Sipping a drop of the crystal flood, the beetle crawled
within a protecting ledge, and, folding its wings,
lay down to pleasant dreams. The Ice King passed
along and touched the insect in its sleep. Its
mission was fulfilled; but the conflict of the seasons
continued until the white destroyer melted in the
breath of balmy spring. And then a sunbeam sped
to the chink wherein the body of the insect lay, and
searching for the little seed entombed, but not destroyed,
invited it to “join the Jubilee of returning
life and hope.” Under the soft wooing of
the peopled ray, the little seed began to swell with
joy, tiny rootlets were developed within the body
of the protecting beetle, a minute stem shot out of
its gaping mouth, and lo! a mighty tree had been carried
from the desert, saved from the frosts of winter, nurtured
and started upon its mission of life and usefulness
by an humble insect that had perished with the flowers.
The agent had passed away, but, building better than
he knew, the wide-spreading tree remained by the margin
of the life-giving stream, a shelter and a rest to
the weary traveler upon life’s great highway
through many fretful centuries.
A child abandoned by its mother to
perish in an Egyptian marsh may become the instrument
to deliver a nation from bondage, and an unostentatious
man, unknown to fortune and to fame, may become the
agent of a mighty work destined to benefit the human
race as long as it may last upon the earth.
George Eliot says, “Our deeds are like children
that are born to us; they live and act apart from our
own will. Nay, children may be strangled, but
deeds never; they have an indestructible life, both
in and out of our consciousness.”
No man has come to true greatness
who has not felt in some degree that his life belongs
to his race, and that what God gives him he gives him
for mankind. The different degrees of consciousness
are really what make the different degrees of greatness
in men.
While Odd-Fellowship does not claim
to be a religious institution, yet so closely is it
allied to Christianity that we deem it proper to discuss
these questions. I quote from Dr. Lyman Abbott’s
lecture on “Christianity and Orientalism,”
as follows: “Religion as a thought has
four questions to answer: First, What is God?

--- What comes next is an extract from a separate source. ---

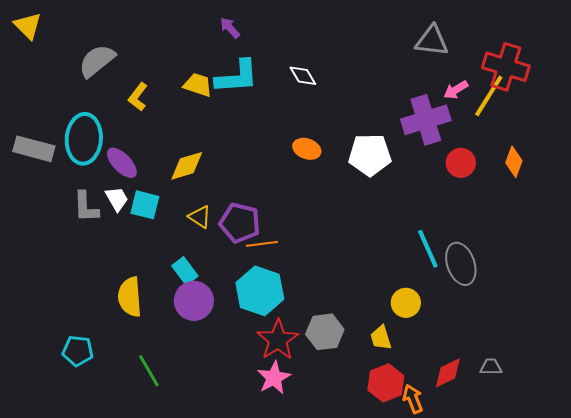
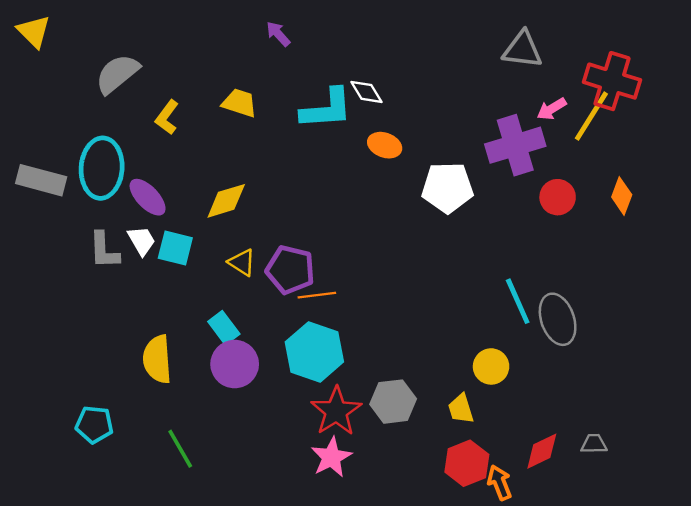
cyan L-shape: (237, 77) -> (327, 109), moved
orange ellipse: (307, 149) -> (385, 145), moved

Second, What is man? Third, What is the relation
between God and man? Fourth, What is the life
which man is to live when he understands and enters
into that relation? There is no other question;
there is nothing left. What is God? What
is man? And how are men to live when they have
entered into that relationship? Now, Christianity
has its answer to each one of those four questions.
God one true, righteous, loving, helpful
Father of the whole human race. God love.
And love, what is that? Such a life as Jesus
Christ lived on the earth. What is man?
Man is in the image of God. If he is not, if
he fails in that, he fails being a man. He is
in the image of God, and not until he has come to be
in the image, of God will he be a man. What
is a statue? I can see a nose, a mouth, appearing
out of the marble block. No, it is not a statue,
it is a half-done statue. Wait until the sculptor
is through, then you will see the statue. Not
till God is done will you see a man, and you never
saw one except as you saw him in Jesus of Nazareth.
And what is the relation between this God and this
man? It is the relationship of the most intimate
fellowship that the human soul can conceive; one life
dwelling in the other life, and filling the other life
full of His own fullness. You can not get any
closer relationship to God than that. When this
fullness has been realized, when you and I have the
fullness of God in us, when God has finished, the
man life will result. Just such a life as Christ
lived, with all the splendor of self-sacrifice, with
all the glory of service, with all the magnificent
heroism, with all the enduring patience.”